Carlos Enrique Ortiz: El óvalo de las auroras
Para el poeta Carlos Enrique, en este su Óvalo de las auroras , la poesía no tiene un tema, sino que contrario de ello, es y se realiza en el instante de una obsesión liberadora de sí ante el incomensurable e inabarcable misterio de la naturaleza, de la hybris, pero también, esa naturaleza humana, en relación indivisible con la naturaleza de la tierra y del cosmos. De allí que su palabra, sea para nosotros, sus lectores, la prueba de una tensión dialéctica entre unas y otras. Por eso mismo, en medio de la tensión dialéctica de la que hablamos, la palabra es la que la resuelve, al devenir hecha silencio, piedra, árbol, orvhalo o Escorpión o Andrómeda. No teme a esa obsesión, la busca, la quiere como Nietzsche, que nos hablo de los aquellos seres fascinantes y extraños que llamaba “¡Astrónomos del Ideal!”, y creo que Carlos Enrique es uno de ellos.
El silencio, extraño silencio, en la poesía de Carlos Enrique, alude no al quedarse callado, sino al estar arrobado y arrebatado por la observación que hace visible, el silencio del cosmos. Es un silencio cósmico, y está así manifestado en sus poemas donde el silencio no es una palabra, sino aquello que siente.

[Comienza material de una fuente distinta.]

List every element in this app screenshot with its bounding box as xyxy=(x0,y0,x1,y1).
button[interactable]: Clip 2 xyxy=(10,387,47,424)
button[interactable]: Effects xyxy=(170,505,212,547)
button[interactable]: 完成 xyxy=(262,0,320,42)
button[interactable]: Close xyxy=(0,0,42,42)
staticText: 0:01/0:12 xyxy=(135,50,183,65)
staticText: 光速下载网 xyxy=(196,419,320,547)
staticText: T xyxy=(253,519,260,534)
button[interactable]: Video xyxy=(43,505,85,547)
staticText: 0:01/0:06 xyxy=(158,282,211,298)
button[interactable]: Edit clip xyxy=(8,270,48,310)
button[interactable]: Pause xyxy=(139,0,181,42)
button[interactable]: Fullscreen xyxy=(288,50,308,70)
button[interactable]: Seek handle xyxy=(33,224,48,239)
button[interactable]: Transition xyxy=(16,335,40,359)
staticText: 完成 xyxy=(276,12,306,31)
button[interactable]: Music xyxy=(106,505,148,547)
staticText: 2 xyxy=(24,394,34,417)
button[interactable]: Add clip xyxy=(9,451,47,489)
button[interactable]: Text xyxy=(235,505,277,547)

Es sentir el silencio ante la inabarcabilidad e inaprehensibilidad del cosmos. Maravillarse ante él.
El poeta da rostro pues a la palabra, porque sabe que su palabra es de él, pero que también, sin odio, lo es para otro, pero creada, como creación de ese otro, su lector. De ahí que el libro, este libro, nos lo presente de un momento a otro momento, el del poeta y el del astrónomo. De nuevo, la unión de lo uno en lo otro, como lo decía Breton. Poeta y astrónomo, no porque sean evidentes, sino que el lector, podría considerar en una inicial lectura que hay un tema, que el hilo conductor (que aquí es hilo que no conduce a nada, hilo invisible, por lo demás), pero la evidencia no basta, no llena y no hace culminar la interpretación. Porque Carlos Enrique, hace un trayecto, como observador del cosmos, en furor y pasión del conocimiento caldeo y babilónico de las astronomía del Azimut y después de los Almincantarats, que son ya su vía hacia la palabra. El lee pues, en el cosmos (astros, meteoritos, estrellas, vía láctea), lo que no hay en la tierra, pero que se puede ver, hacer ver por el poeta desde la tierra, o sea él mismo. Y lo hace, ha decidido hacerlo así, porque en el cosmos escribe, con el polvo de estrellas. Su escritura es un polvo de estrellas, y en la tierra, escribe con polen de flores. Polvo y polen son su escritura. Antes no había nada… se dice el poeta y ahora estoy soy solo, cuando ya existe todo.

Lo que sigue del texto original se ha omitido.